REQUIRED ACTION:
Give the line containing "30 päeva tagastamiseks, 90" again, exactly, along with all later lines of the entries, through the last one.

[Entries taken from a collection]

□ □ □

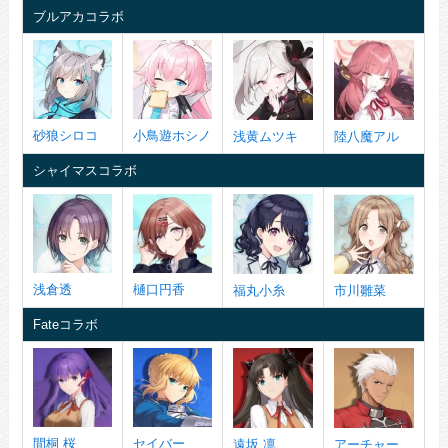
ブルアカコラボ
砂狼シロコ
小鳥遊ホシノ
浅黄ムツキ
陸八魔アル
シャイマスコラボ
浅倉透
樋口円香
福丸小糸
市川雛菜
Fateコラボ
間桐 桜
セイバー
遠坂 凛
アーチャー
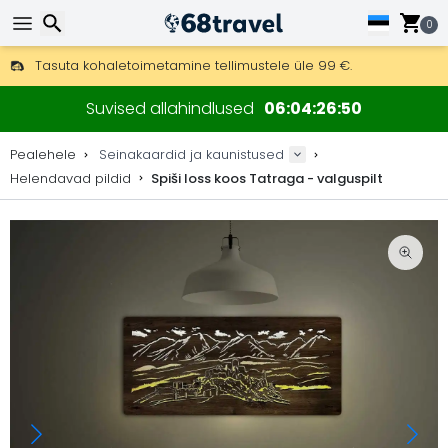
0
Tasuta kohaletoimetamine tellimustele üle 99 €.
Saab saata ka DHL Expressi kaudu (kohaletoimetamine 24 tunni joo
Otsi
30 päeva tagastamiseks, 90 päeva puidust kaartide ja dekorat
Suvised allahindlused
06
04
26
49
Originaalne kaartide ja dekoratsioonide tootja.
Pealehele
Seinakaardid ja kaunistused
Helendavad pildid
Spiši loss koos Tatraga - valguspilt
Otsi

□ □ □

TASK RESULT:
30 päeva tagastamiseks, 90 päeva puidust kaartide ja dekorat
Suvised allahindlused
06
04
26
49
Originaalne kaartide ja dekoratsioonide tootja.
Pealehele
Seinakaardid ja kaunistused
Helendavad pildid
Spiši loss koos Tatraga - valguspilt
Otsi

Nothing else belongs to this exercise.